_SOURCE DATA_:

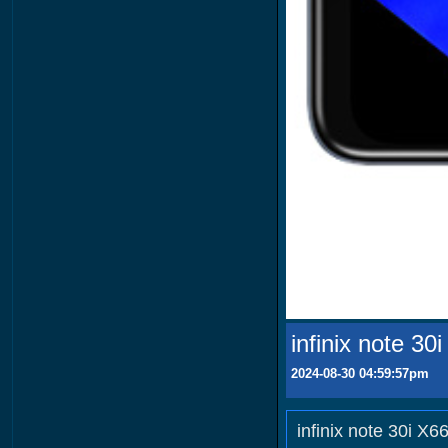
infinix note 30
2024-08-30 04:59:57pm
infinix note 30i X6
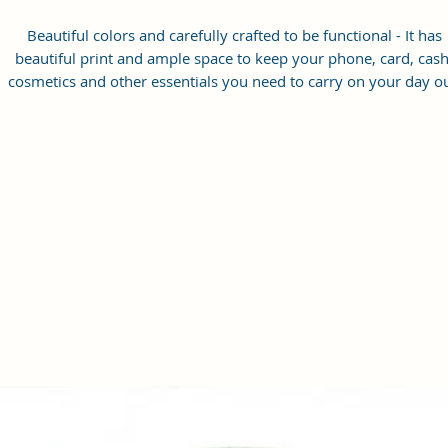
Beautiful colors and carefully crafted to be functional - It has
beautiful print and ample space to keep your phone, card, cash
cosmetics and other essentials you need to carry on your day ou
it will give you maximum storage without compromising your
style statement.
Material: Soft vegan leather, coated duck canvas fabric, durabl
and water-resistant
Small Size: 7"(L)×3"(W)×7"(H)
Lightweight: weight 225g
Adjustable Shoulder Strap:60”.
2 Pockets: A main zipper pocket, and one inner zipper pocket.
Using Styles: Crossbody bag/shoulder bag/messenger bag/purs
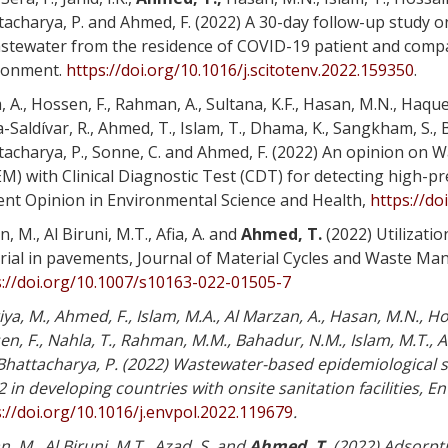
tacharya, P. and Ahmed, F. (2022) A 30-day follow-up study 
stewater from the residence of COVID-19 patient and comparis
ronment.
https://doi.org/10.1016/j.scitotenv.2022.159350
.
, A., Hossen, F., Rahman, A., Sultana, K.F., Hasan, M.N., Haqu
-Saldívar, R., Ahmed, T., Islam, T., Dhama, K., Sangkham, S., 
tacharya, P., Sonne, C. and Ahmed, F. (2022) An opinion on
) with Clinical Diagnostic Test (CDT) for detecting high-p
ent Opinion in Environmental Science and Health,
https://do
, M., Al Biruni, M.T., Afia, A. and
Ahmed, T.
(2022) Utilizatio
rial in pavements, Journal of Material Cycles and Waste Ma
s://doi.org/10.1007/s10163-022-01505-7
iya, M., Ahmed, F., Islam, M.A., Al Marzan, A., Hasan, M.N., H
n, F., Nahla, T., Rahman, M.M., Bahadur, N.M., Islam, M.T., Al
Bhattacharya, P. (2022) Wastewater-based epidemiological s
 in developing countries with onsite sanitation facilities, E
://doi.org/10.1016/j.envpol.2022.119679
.
, M., Al Biruni, M.T., Azad, S. and
Ahmed, T.
(2022) Adsorpti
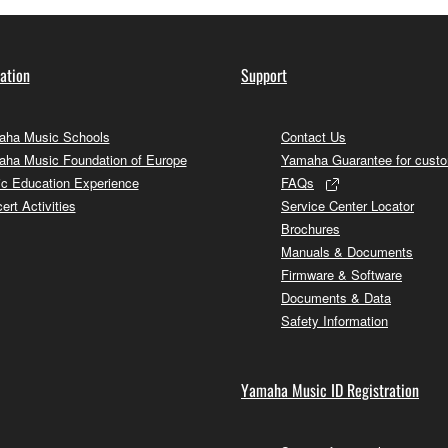
ation
Support
ha Music Schools
Contact Us
ha Music Foundation of Europe
Yamaha Guarantee for cust
c Education Experience
FAQs
ert Activities
Service Center Locator
Brochures
Manuals & Documents
Firmware & Software
Documents & Data
Safety Information
Yamaha Music ID Registration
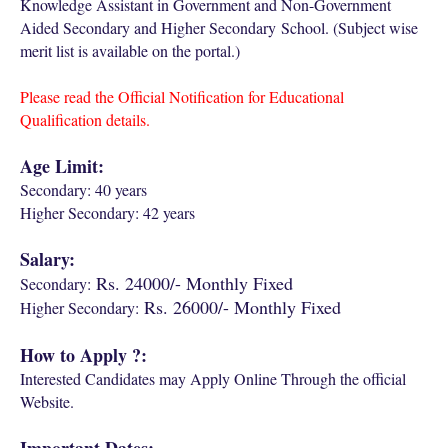
Knowledge Assistant in Government and Non-Government
Aided Secondary and Higher Secondary School. (Subject wise
merit list is available on the portal.)
Please read the Official Notification for Educational
Qualification details.
Age Limit:
Secondary: 40 years
Higher Secondary: 42 years
Salary:
Rs. 24000/- Monthly Fixed
Secondary:
Rs. 26000/- Monthly Fixed
Higher Secondary:
How to Apply ?:
Interested Candidates may Apply Online Through the official
Website.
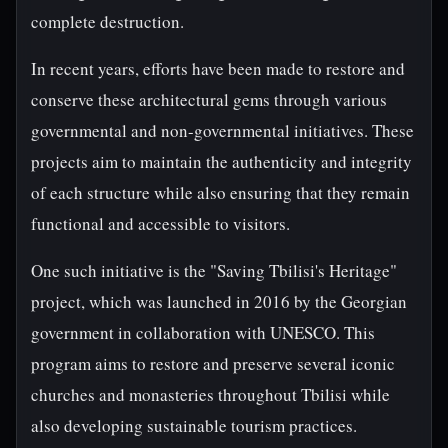
complete destruction.
In recent years, efforts have been made to restore and
conserve these architectural gems through various
governmental and non-governmental initiatives. These
projects aim to maintain the authenticity and integrity
of each structure while also ensuring that they remain
functional and accessible to visitors.
One such initiative is the "Saving Tbilisi's Heritage"
project, which was launched in 2016 by the Georgian
government in collaboration with UNESCO. This
program aims to restore and preserve several iconic
churches and monasteries throughout Tbilisi while
also developing sustainable tourism practices.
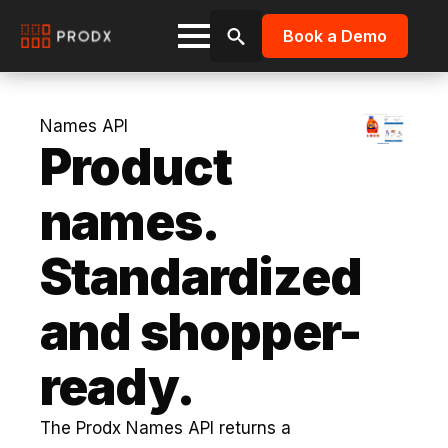
Book a Demo
Search
for:
Names API
Product
names.
Standardized
and shopper-
ready.
The Prodx Names API returns a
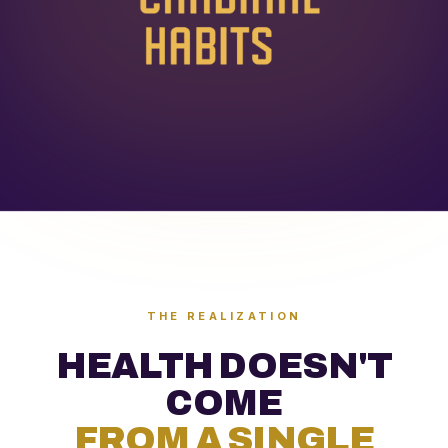
THE REALIZATION
HEALTH DOESN'T
COME
FROM A SINGLE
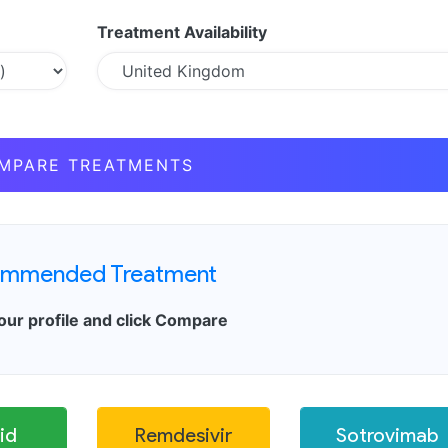
Treatment Availability
MPARE TREATMENTS
mmended Treatment
our profile and click Compare
id
Remdesivir
Sotrovimab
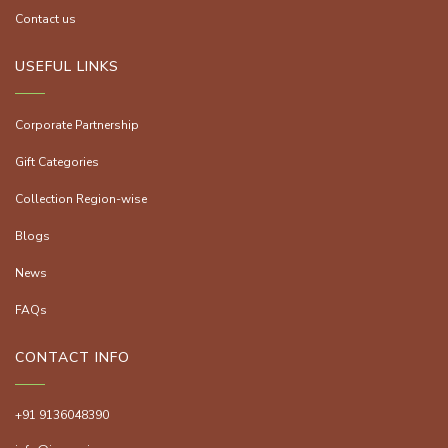
Contact us
USEFUL LINKS
Corporate Partnership
Gift Categories
Collection Region-wise
Blogs
News
FAQs
CONTACT INFO
+91 9136048390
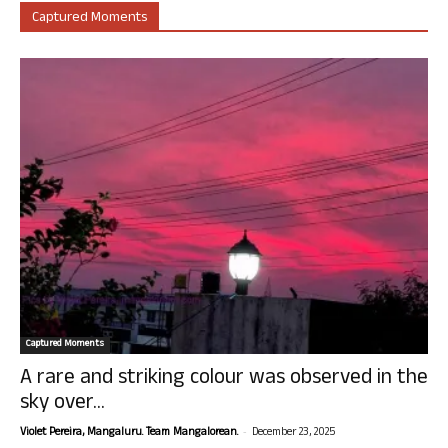
Captured Moments
Captured Moments
A rare and striking colour was observed in the
sky over...
-
Violet Pereira, Mangaluru. Team Mangalorean.
December 23, 2025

_REQUIRED ACTION_: Pictures excluded, repeat the material above from its first line through the line containing "style statement.", both included.

_ANSWER BOX_:
infinix note 30
2024-08-30 04:59:57pm
infinix note 30i X6
Beautiful colors and carefully crafted to be functional - It has
beautiful print and ample space to keep your phone, card, cash
cosmetics and other essentials you need to carry on your day ou
it will give you maximum storage without compromising your
style statement.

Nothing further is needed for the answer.